:: DATA FOR THIS EXERCISE
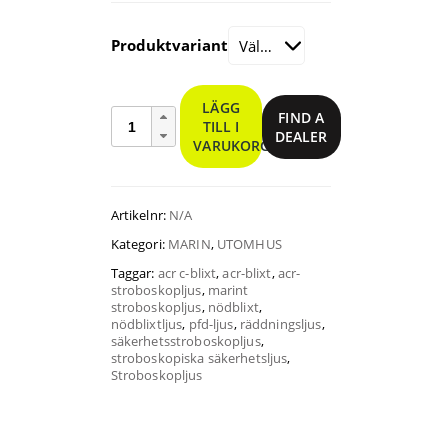
Produktvariant
LÄGG
C-
FIND A
TILL I
Strobes
DEALER
VARUKORG
kvantitet
Artikelnr:
N/A
Kategori:
MARIN
,
UTOMHUS
Taggar:
acr c-blixt
,
acr-blixt
,
acr-
stroboskopljus
,
marint
stroboskopljus
,
nödblixt
,
nödblixtljus
,
pfd-ljus
,
räddningsljus
,
säkerhetsstroboskopljus
,
stroboskopiska säkerhetsljus
,
Stroboskopljus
::::
Without including any pictures, reproduce the data exactly.

Produktvariant
LÄGG
C-
FIND A
TILL I
Strobes
DEALER
VARUKORG
kvantitet
Artikelnr:
N/A
Kategori:
MARIN
,
UTOMHUS
Taggar:
acr c-blixt
,
acr-blixt
,
acr-
stroboskopljus
,
marint
stroboskopljus
,
nödblixt
,
nödblixtljus
,
pfd-ljus
,
räddningsljus
,
säkerhetsstroboskopljus
,
stroboskopiska säkerhetsljus
,
Stroboskopljus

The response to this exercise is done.